Mein Vater hat wohl schon in Frank Weissenegger etwas gesehen, das mir bislang entgangen sein muss, kommt es Bernd in den Kopf. Denn er spürt das Interesse von Frank an ihm, als Mensch.
Aufmerksam verfolgt Bernd dann auch die Ausführungen Weisseneggers, als dieser die Lage der Krauss GmbH & Co. KG aus seiner Sicht beschreibt.
Danach befindet sich das Unternehmen in einer Phase, in der es auf äußere Anforderungen lediglich reagiert und nicht aktiv agiert. Dies war vor zwanzig Jahren wohl noch nicht so bedeutend, da sich das Unternehmen erfolgreich entwickelte. Aber aufgrund dessen haben die Mitarbeiter über viele Jahre hinweg eingefahrene Arbeits- und Verhaltensweisen entwickelt.
Und man hat die Bedeutung des Humanfaktors – über welche Frank bereits mit seinem Schwiegervater in den vergangenen Wochen gesprochen hat – für den Unternehmenserfolg nicht gesehen bzw. vernachlässigt.
Was jedoch ebenfalls schwerwiegend sei, ist das fehlende Konzept für die Zukunft der Krauss GmbH & Co. KG. Zumindest sei für ihn keines erkennbar. Ein Unternehmen benötigt jedoch ein strategisches Konzept, das sich an der aktuellen Marktentwicklung orientiert, da sich die Bedürfnisse des Marktes weiter entwickelt haben.
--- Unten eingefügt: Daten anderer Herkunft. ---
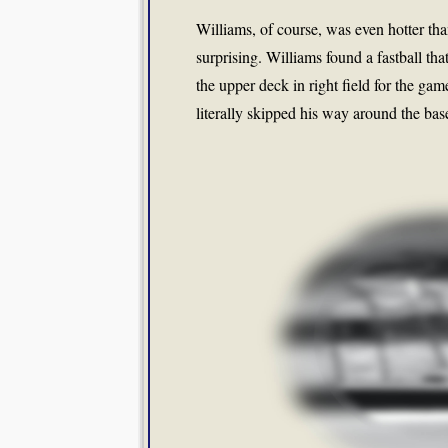
Williams, of course, was even hotter t
surprising. Williams found a fastball th
the upper deck in right field for the g
literally skipped his way around the bas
Und nicht zuletzt hat die Krauss GmbH & Co. KG diesen Umstand angesichts der Ergebnisse des Audits zu spüren bekommen.
Bernd beginnt zu verstehen. Aber wie und wo anfangen?
Frank Weissenegger erläutert, dass zu einer neuen Strategie zunächst die Organisationsstruktur im Unternehmen überdacht werden muss, um die Geschäftsprozesse entsprechend anpassen zu können. Und gerade da hat das Audit hier eine Vielzahl von Schwachstellen zu Tage gefördert, die nicht mit einem Schlag beseitigt werden können.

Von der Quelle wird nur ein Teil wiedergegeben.